Encourages students to explore new ideas.
Gantt Gurley is Associate Professor in the Department of German and Scandinavian at the University of Oregon, where he has served since 2009, advancing from Visiting Assistant Professor to Assistant Professor in 2011 and Associate Professor in 2017. He is also Faculty Fellow in the Clark Honors College since 2022 and affiliated with the Folklore Program, Judaic Studies Program, Medieval Studies, and Schnitzer School of Global Studies and Languages. Gurley earned his B.A. in Economics from Bard College in 1994, M.A. in Scandinavian from the University of California, Berkeley in 2002, and Ph.D. in Scandinavian from Berkeley in 2007. Prior to joining the University of Oregon, he lectured in Scandinavian at UC Berkeley from 2007 to 2008 and held the Harry Starr Fellowship in Judaica at Harvard University's Center for Jewish Studies from 2008 to 2009. His career includes guest scholarship at the University of Copenhagen's Georg Brandes Skolen from 2004 to 2005. Gurley has received numerous awards and fellowships, including the Oregon Humanities Center Faculty Research Fellowship in 2012, CAS New Junior Faculty Award in 2011, Chancellor’s Dissertation Fellowship from UC Berkeley in 2006–2007, and CHC Faculty Fellowships for 2022–2025 and 2025–2028.

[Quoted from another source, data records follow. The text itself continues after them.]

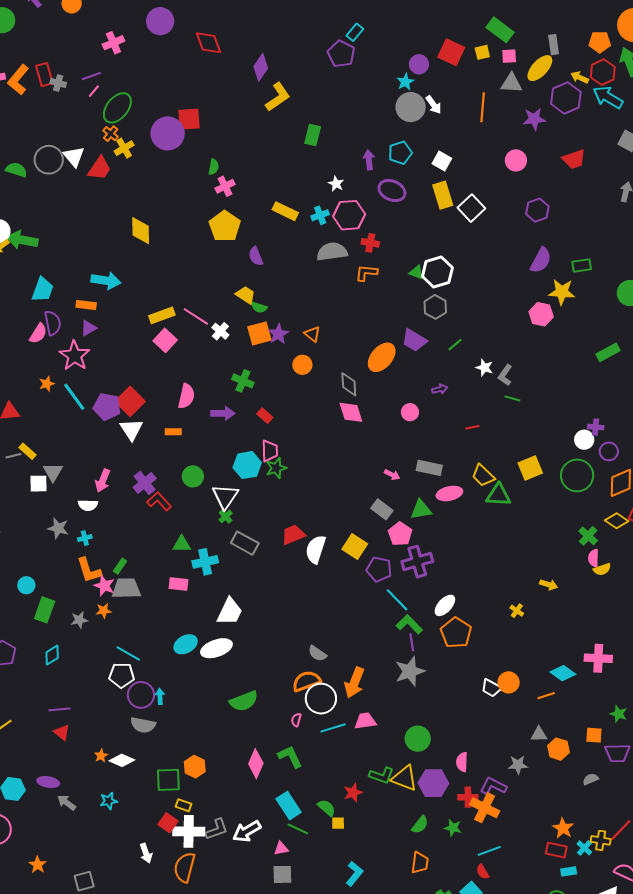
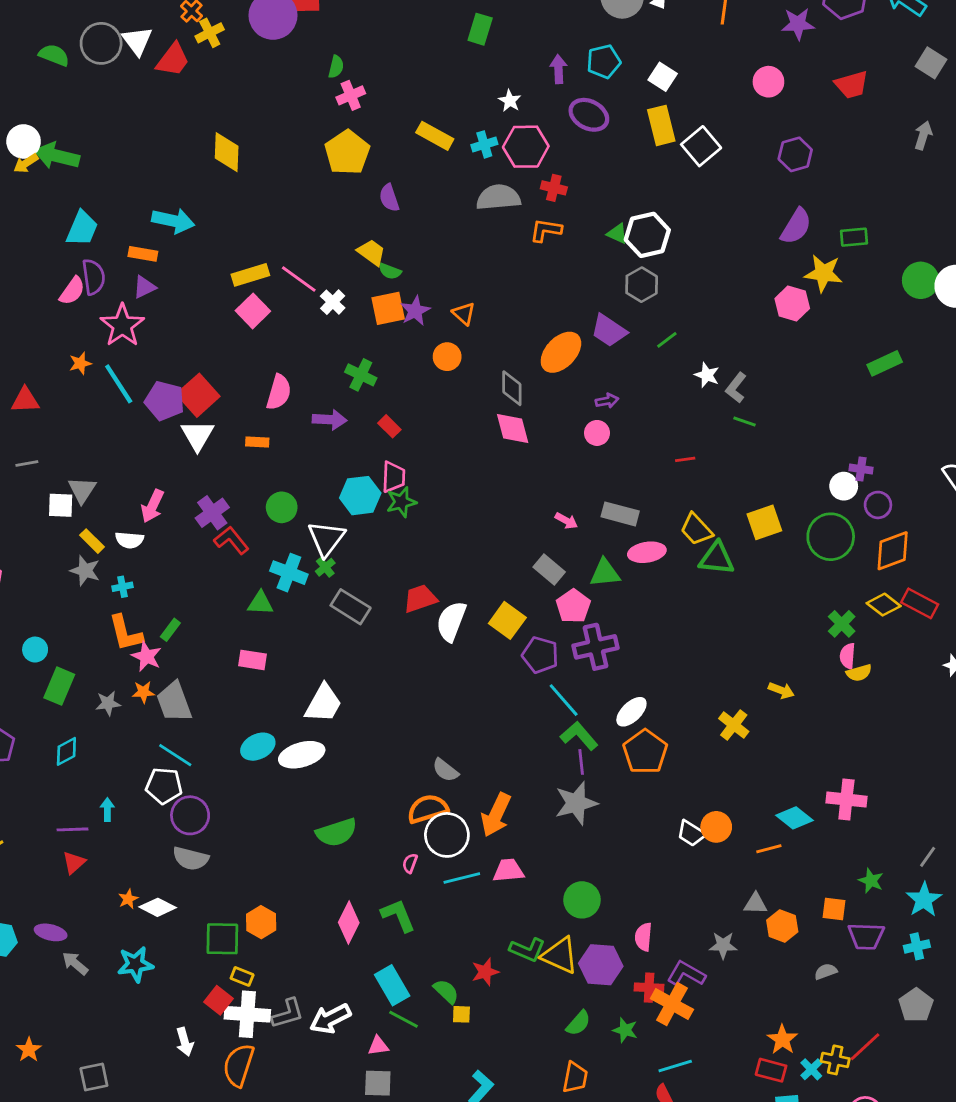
purple arrow: (440, 389) -> (607, 401), moved
yellow rectangle: (28, 451) -> (92, 541), moved
cyan cross: (205, 562) -> (289, 573), moved, turned 30
gray trapezoid: (126, 588) -> (174, 702), moved, turned -112
yellow cross: (517, 611) -> (734, 725), size x1.5
cyan arrow: (160, 696) -> (107, 810), moved
red triangle: (62, 732) -> (74, 863), turned 36
cyan star: (109, 801) -> (135, 964), size x1.4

Gurley's research specializations encompass ancient and medieval song culture, Indo-Iranian philology, historical linguistics, minority Jewish communities, the birth of the Jewish novel, history of antisemitism, Jewish narrative and legend, 19th-century literature, the Wandering Jew, comparative mythology, Long Romanticism, Old Norse literature, Hans Christian Andersen, Franz Kafka, and religiosity in the Danish Golden Age. His first monograph, Meïr Aaron Goldschmidt and the Poetics of Jewish Fiction (Syracuse University Press, 2016), examines the Danish-Jewish writer's innovations in secular Jewish poetics. Key peer-reviewed articles include “How the Golem Came to Prague” with Edan Dekel (Jewish Quarterly Review, 2013), “Kafka’s Golem” with Edan Dekel (Jewish Quarterly Review, 2017), and “The Golem, the Ghost, and the Rose” with Edan Dekel (Jewish Quarterly Review, 2025). He has delivered public lectures such as “The Jewish Imagination and the Nineteenth-Century Novel” at Williams College in 2014 and presentations at annual meetings of the Association for Jewish Studies and Society for Advancement of Scandinavian Studies. Gurley contributes to Literature through his work on Scandinavian and Jewish literary traditions.